May 13, 2019

And the ultimate prize for hacking goes to: Fxmsp, the international cyber-criminal ‘collective’ that apparently got past the network defences of three major anti-virus companies in March – stole their pre-release software and then brazenly put it up for auction online.

As revealed last week, security researchers at Advanced Intelligence (AdvIntel) say Fxmsp infiltrated the US firms and took source code for new anti-virus and other software products. The group is trying to sell the data for $300,000 USD.

By its own account, the hacking collective worked tirelessly for the first quarter of 2019 to pierce these companies defences and finally succeeded in March, extracting sensitive source code from antivirus software, AI, and security plugins. Fxmsp also commented on the capabilities of each company’s software – and even made assessments about their effectiveness.

Hugely embarrassing for any anti-virus firm, which perhaps explains why no one has come forward yet to confirm or deny they’ve been hacked  — though if the claim is true, they will need time to assess the extent of the damage.

And the damage could be considerable. The group claims to have hoarded 30 terabytes (TB) of stolen data, roughly equal to everything the Hubble Space Telescope will produce over three years, or a bit more than the volume of video uploaded to YouTube each day.

More than a pastime

Besides bragging rights, hacking a major security vendor’s source code could be hugely profitable. Other criminal groups and nation state actors would be keen to understand the underlying construction of leading AV software in order to better compromise it.

Having the source code of, say, a Symantec or Kaspersky could also enable future Supply Chain Attacks, where malware is sneaked into legitimate software programmes and applications via infected updates.

Because the software is created by a trusted vendor, its signed and certified safe. Malicious code embedded within can then run on company systems with all the necessary permissions needed to steal data or damage it.

Having secured such a prize asset, Fxmsp has shown it has the commercial nous to profit from it.

The group operates its own IT distribution network of trusted proxy resellers who help it promote stolen products in online criminal marketplaces. It also claims to have developed a credential-stealing botnet capable of infecting high-profile targets and stealing their usernames and passwords.

AdvIntel says the group made more than $1 million USD last year selling its stolen wares.

That level of technical ingenuity and, if we can use the word, ‘professionalism’, confirms again that cyber criminality has evolved well beyond a rag-tag collection of hacking outfits or bedroom malcontents having a go. It’s arguably become a career choice or side-hustle – forming a parallel IT industry of its own.

If tech can’t save us, maybe people can

Against such a determined and well-organised foe, technology companies clearly don’t have much of an edge when it comes to protecting themselves.

Well-known brands like Amazon, Twitter, Equifax, Uber, and Dropbox have all been breached in the last few years. While Facebook – with billions available for cyber defence and due diligence – almost routinely loses data or shares it recklessly with third parties.

Earlier this month we reported on the breach at networking giant Citrix where hackers had camped out on the company’s network for months before being found out.

Penetrating the essential systems of major cyber security vendors and selling their source code is definitely an escalation, but perhaps it was only a matter of time.

From technical vulnerabilities to poor processes and human error, every organisation has invisible weaknesses that can make it vulnerable to breach.
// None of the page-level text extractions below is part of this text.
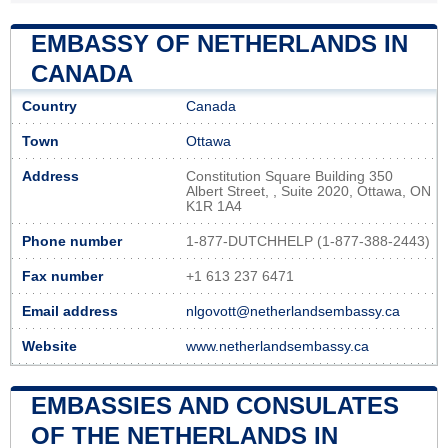
EMBASSY OF NETHERLANDS IN
CANADA
Country
Canada
Town
Ottawa
Address
Constitution Square Building 350
Albert Street, , Suite 2020, Ottawa, ON
K1R 1A4
Phone number
1-877-DUTCHHELP (1-877-388-2443)
Fax number
+1 613 237 6471
Email address
nlgovott@netherlandsembassy.ca
Website
www.netherlandsembassy.ca
EMBASSIES AND CONSULATES
OF THE NETHERLANDS IN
Investing in the latest cyber technologies and making sure they are up-to-date is necessary, but technology alone can’t offer a 100 per cent  guarantee.

The best security systems in the world are both susceptible to human error and improvable with human agency. A programme of security awareness training can strengthen them by switching your people on to the risk of data breaches, whether from a phishing email, botnet infection, or an outside caller with an unexpected information request.

With better training and education, staff can help spot the signs of a breach, and avoid enabling them through misadventure and error.